The Australian Taxation Office (ATO) had a challenging year in 2017, featuring in the headlines a number of times.
Previous Deputy Commissioner Michael Cranston was forced to resign last year due to his son’s connection with a tax fraud syndicate. The whole affair had left the ATO “dismayed”, Commissioner Chris Jordan was quoted as saying. Furthermore, the office’s online systems suffered massive storage failures in December 2016 and again in February 2017.
It is the job of Brendan Jones, Director of Business Continuity Management-Service Delivery, to “look for any significant disruptions to business” – such as these IT outages – and perform crisis management. “We bring together the right people needed to make command and control decisions, and allow the first response teams to focus on resolution work,” he tells GovInsider.
Taxation with compassion
The ATO has a vision for “building community confidence”, both on an individual and community level, according to Jones.
Sometimes, a bushfire, flood, or cyclone comes crashing into a community, leaving lives and homes ruined in its wake. The last thing anyone wants to do during this difficult time is to worry about paying their taxes – and the office has taken this to heart.
“If you’re in a very severe situation, you can call the tax office and make arrangements to get more time to pay your tax,” explains Jones. This is one approach that the ATO is taking towards becoming more “sympathetic, understanding and helpful” in its services, he says.
Since 2012, the ATO has been operating a Community Disaster Response framework for these types of adverse situations, clearly outlining strategies to help citizens in need – for instance, “deferring your tax obligations, helping you reconstruct your taxation records, stopping debt or compliance letters”. If an entire community is affected by a disaster of some kind, these strategies can be applied to entire postcodes.
Generally, each strategy runs for a three-month period, giving affected communities the time they need to rebuild and recover without worrying about tax affairs. After each period, the office will determine whether additional action is needed – making for a more personalised experience, Jones says.
“You can see that they’ve got a genuine track history of good compliance, then you apply to them a degree of individual, tailored treatment to help them through this time.”
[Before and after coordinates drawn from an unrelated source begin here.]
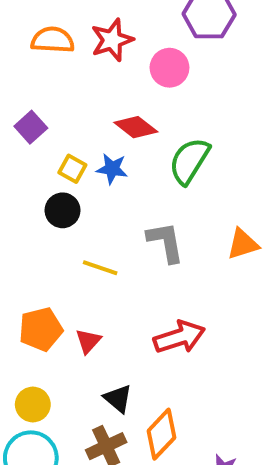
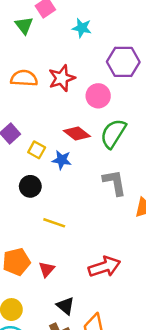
green semicircle: (189, 161) -> (113, 134), moved
yellow square: (72, 169) -> (37, 150), moved
gray L-shape: (166, 242) -> (114, 183), moved

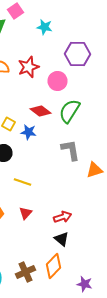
red arrow: (104, 267) -> (62, 217), size x0.7
red triangle: (47, 269) -> (26, 213), moved
black triangle: (65, 306) -> (62, 239), moved

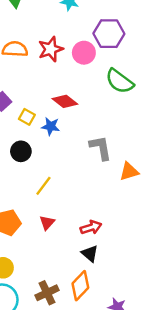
pink circle: (58, 81) -> (84, 53), moved
green semicircle: (70, 111) -> (120, 81), moved, turned -85
yellow line: (22, 182) -> (43, 186), turned -72

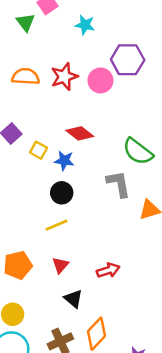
green semicircle: (120, 81) -> (138, 151), moved
black circle: (21, 151) -> (62, 193), moved
yellow line: (43, 186) -> (57, 225), turned 30
black triangle: (90, 254) -> (73, 299), moved

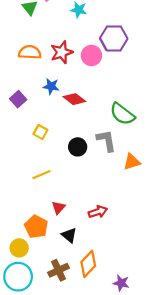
yellow square: (38, 150) -> (40, 132), moved
blue star: (64, 161) -> (51, 86), moved
black circle: (62, 193) -> (78, 147), moved
yellow line: (57, 225) -> (41, 175), moved
orange pentagon: (18, 265) -> (36, 227), moved, turned -30

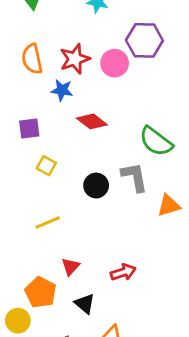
orange semicircle: (30, 52) -> (32, 59), turned -105
blue star: (51, 86) -> (62, 90), moved
purple square: (18, 99) -> (29, 129), moved, turned 35

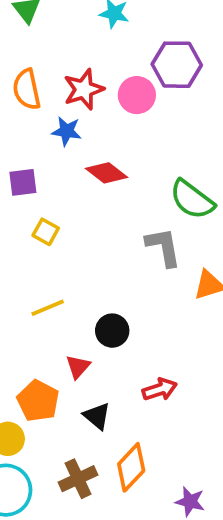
black circle: (96, 186) -> (112, 331), moved
red arrow: (123, 272) -> (160, 389), moved

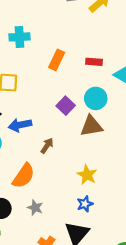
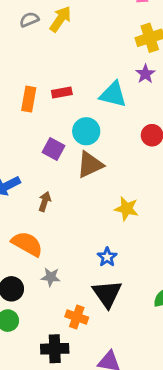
red rectangle: (94, 62) -> (62, 92), moved
yellow star: (87, 175) -> (127, 209), moved
orange semicircle: (24, 176) -> (27, 244), turned -80

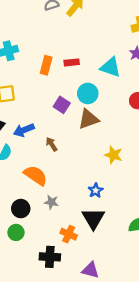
brown arrow: (45, 201) -> (52, 144), turned -56

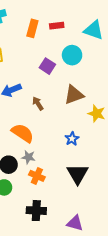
brown triangle: (88, 119) -> (74, 95), moved
blue star: (96, 190) -> (72, 139), moved
gray star: (51, 202) -> (28, 157), moved
orange cross: (69, 234) -> (37, 176), moved

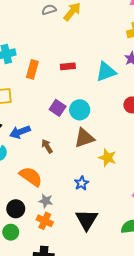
orange rectangle: (32, 28) -> (32, 69), moved
cyan triangle: (94, 30) -> (106, 72), turned -40
cyan circle: (72, 55) -> (80, 110), moved
gray star: (28, 157) -> (46, 201), moved

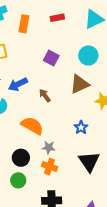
cyan circle: (80, 110) -> (88, 56), moved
“There is a simple principle in there that if you do get a business or individual going through a particularly hard time, and you can see that they’ve got a genuine track history of good compliance, then you apply to them a degree of individual, tailored treatment to help them through this time,” he remarks.
A human face
Such approaches serve to give a more human face to tax authorities. Jones believes “it creates in people a positive feeling about the ATO”. When a community has confidence in their taxation system, they will be much more willing to comply, he adds.
To ensure an effective business continuity framework, Jones also works with various teams to look at “how resilient are our buildings, and how are we working on the resilience of our IT systems so that we minimise disruptions happening to our business”, he continues.
The ATO underwent a fundamental culture shift a few years ago. Some of the key objectives of the ATO’s ‘blueprint for change’ are: making information on the ato.gov.au website easier to find and understand; minimising red tape; and helping citizens to be aware of entitlements and obligations.
To achieve this, the office hopes to cultivate a “change-friendly” environment, and move towards a system where “there needs to be very little interaction with the customer; all things occurring seamlessly”, Jones says. “We’re trying to make it as easy as possible to do your tax,” he declares.
Plans for 2018
2018 will be a busy year for the ATO as it continues to roll out initiatives to tax agents, businesses and individuals.
One of the major projects is the Single Touch Payroll. The platform is linked with major payroll solution providers, so that when employers pay their employees, they will be able to use that same system to report wages, taxes and superannuation. “When an employer puts in their tax information, they have to only do it in one place,” Jones notes. Companies comprising 20 or more employees will start using this system from July this year.
In 2015, the ATO introduced voice authentication for services. Voiceprints are wholly unique, and they save users the hassle of remembering their login information for the ATO app or answering security questions when they call into the office, Jones says. The magic phrase is “In Australia, my voice identifies me”.
This initiative was put into practice two years ago, and is now being implemented at the Department of Human Services as well, he continues. Looking ahead, the ATO has been discussing with other Government agencies can leverage across their Voice Recognition system.
Despite high-profile incidents that have impacted the ATO’s image in the last year, there are nevertheless teams like Jones’, working towards resolution and boosting trust.